Spinal cord regulation of sympathetic activity in intact and spinal rats.

Excitatory amino acid (EAA) and cholinergic neurotransmission in the spinal cord of urethan-anesthetized rats was investigated to assess mechanisms regulating sympathetic activity after spinal cord injury. Blockade of EAA transmission by intrathecal injection of kynurenic acid decreased arterial blood pressure by 24 +/- 4 mmHg, heart rate by 15 +/- 10 beats/min, and renal sympathetic nerve activity (RSNA) by 85 +/- 4% in intact rats. In rats with cervical spinal transections, this blockade decreased RSNA by 51 +/- 5% and had no effect on arterial pressure and heart rate.

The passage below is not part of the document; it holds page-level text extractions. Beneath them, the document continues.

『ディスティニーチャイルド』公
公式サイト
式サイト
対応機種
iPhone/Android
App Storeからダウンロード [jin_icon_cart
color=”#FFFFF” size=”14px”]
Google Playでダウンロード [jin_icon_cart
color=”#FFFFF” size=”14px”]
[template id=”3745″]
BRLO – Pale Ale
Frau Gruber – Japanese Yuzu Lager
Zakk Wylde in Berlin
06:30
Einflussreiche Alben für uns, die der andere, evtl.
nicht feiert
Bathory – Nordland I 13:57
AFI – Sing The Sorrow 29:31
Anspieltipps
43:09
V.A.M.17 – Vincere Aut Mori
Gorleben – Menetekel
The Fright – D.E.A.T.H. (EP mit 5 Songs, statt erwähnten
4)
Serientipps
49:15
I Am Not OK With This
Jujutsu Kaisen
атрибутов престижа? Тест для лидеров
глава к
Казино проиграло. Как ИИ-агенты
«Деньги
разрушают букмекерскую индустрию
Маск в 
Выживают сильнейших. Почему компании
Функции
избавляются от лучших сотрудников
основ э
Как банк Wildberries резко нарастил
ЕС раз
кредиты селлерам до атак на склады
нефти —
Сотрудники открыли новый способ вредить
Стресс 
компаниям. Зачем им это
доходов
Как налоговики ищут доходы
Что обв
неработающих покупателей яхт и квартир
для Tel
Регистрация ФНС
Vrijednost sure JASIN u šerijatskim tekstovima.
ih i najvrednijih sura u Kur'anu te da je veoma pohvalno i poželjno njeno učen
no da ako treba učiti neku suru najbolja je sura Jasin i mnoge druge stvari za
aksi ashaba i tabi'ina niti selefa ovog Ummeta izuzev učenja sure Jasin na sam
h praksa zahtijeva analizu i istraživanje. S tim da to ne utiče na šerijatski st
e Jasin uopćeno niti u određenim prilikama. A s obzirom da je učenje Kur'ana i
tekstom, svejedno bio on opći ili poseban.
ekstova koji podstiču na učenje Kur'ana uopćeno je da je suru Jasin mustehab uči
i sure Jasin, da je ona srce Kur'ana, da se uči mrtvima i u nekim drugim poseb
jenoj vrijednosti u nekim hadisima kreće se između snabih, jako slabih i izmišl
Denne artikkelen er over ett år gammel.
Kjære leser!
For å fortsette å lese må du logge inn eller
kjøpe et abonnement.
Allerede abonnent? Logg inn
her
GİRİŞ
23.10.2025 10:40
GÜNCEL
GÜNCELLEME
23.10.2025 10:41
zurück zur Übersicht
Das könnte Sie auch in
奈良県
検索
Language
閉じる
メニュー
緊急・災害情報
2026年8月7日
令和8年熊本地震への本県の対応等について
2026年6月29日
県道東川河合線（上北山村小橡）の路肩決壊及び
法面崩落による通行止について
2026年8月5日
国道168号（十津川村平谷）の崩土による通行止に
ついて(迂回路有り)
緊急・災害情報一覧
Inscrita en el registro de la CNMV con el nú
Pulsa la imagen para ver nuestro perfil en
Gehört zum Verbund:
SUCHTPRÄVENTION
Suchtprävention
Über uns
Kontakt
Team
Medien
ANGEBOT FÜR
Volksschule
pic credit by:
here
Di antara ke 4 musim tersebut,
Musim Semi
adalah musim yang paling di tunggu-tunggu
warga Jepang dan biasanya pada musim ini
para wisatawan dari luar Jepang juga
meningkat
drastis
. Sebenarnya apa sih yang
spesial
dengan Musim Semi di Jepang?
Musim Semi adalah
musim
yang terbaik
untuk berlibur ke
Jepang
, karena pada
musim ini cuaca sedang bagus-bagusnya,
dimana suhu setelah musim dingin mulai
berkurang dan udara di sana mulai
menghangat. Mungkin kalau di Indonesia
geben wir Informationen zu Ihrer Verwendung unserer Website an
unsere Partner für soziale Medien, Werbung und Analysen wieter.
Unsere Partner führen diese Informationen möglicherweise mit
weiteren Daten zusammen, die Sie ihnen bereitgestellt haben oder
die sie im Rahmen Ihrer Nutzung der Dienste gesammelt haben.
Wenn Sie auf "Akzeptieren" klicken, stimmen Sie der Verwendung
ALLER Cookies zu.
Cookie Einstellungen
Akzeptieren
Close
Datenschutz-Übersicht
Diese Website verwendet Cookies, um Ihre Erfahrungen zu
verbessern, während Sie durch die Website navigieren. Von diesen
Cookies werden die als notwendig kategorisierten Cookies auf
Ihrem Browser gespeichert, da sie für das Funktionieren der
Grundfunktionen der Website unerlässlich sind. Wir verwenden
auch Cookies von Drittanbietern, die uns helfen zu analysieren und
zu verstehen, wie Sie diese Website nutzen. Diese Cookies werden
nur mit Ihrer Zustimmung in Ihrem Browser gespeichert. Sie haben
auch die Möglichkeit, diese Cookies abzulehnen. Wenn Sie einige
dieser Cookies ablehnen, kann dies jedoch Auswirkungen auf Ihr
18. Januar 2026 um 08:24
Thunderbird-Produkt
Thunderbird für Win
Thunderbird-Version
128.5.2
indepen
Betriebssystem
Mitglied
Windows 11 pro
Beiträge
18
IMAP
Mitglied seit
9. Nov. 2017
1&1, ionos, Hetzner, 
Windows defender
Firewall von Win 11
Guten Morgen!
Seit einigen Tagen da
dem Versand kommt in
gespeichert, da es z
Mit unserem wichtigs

Muscarinic blockade by intrathecal atropine decreased RSNA by 12 +/- 3 and 32 +/- 6% in intact and spinal rats, respectively, and caused no cardiovascular responses in either group. Combined blockade of EAA and muscarinic receptors in spinal rats decreased RSNA by 77 +/- 1%. Intrathecal injections of the EAA agonist D,L-homocysteic acid in spinal rats caused initial increases (335 +/- 28%) in RSNA lasting approximately 3 min and later sustained increases (157 +/- 19%) lasting 36 +/- 8 min. Only the early excitation increased arterial pressure by 17 +/- 3 mmHg, and then pressure returned to baseline values. The EAA agonist kainic acid increased RSNA by 402 +/- 90% in spinal rats, an effect lasting 70 +/- 5 min, and increased arterial pressure by only 8 +/- 2 mmHg for 12 +/- 5 min. These findings suggest that tonic activity of spinal neurons with EAA and cholinergic receptors maintains tonic RSNA after spinal cord transection. However, this activity does not play a major role in maintaining arterial pressure, even if it is increased substantially by EAA receptor stimulation.